* Prompt *
Below are some records; copy them word for word and drop the pictures.

[Items listed in a dataset]

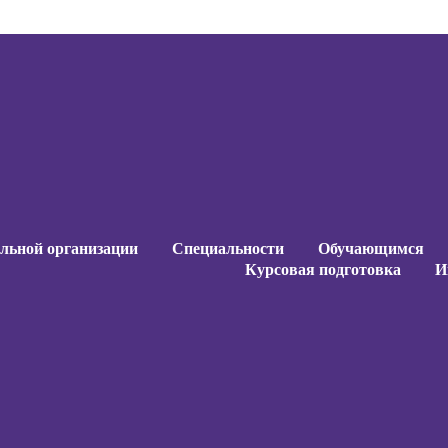
ельной организации
Специальности
Обучающимся
Курсовая подготовка
И
ельной организации
Специальности
Обучающимся
Курсовая подготовка
И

* Output of the exercise *
ельной организации
Специальности
Обучающимся
Курсовая подготовка
И
ельной организации
Специальности
Обучающимся
Курсовая подготовка
И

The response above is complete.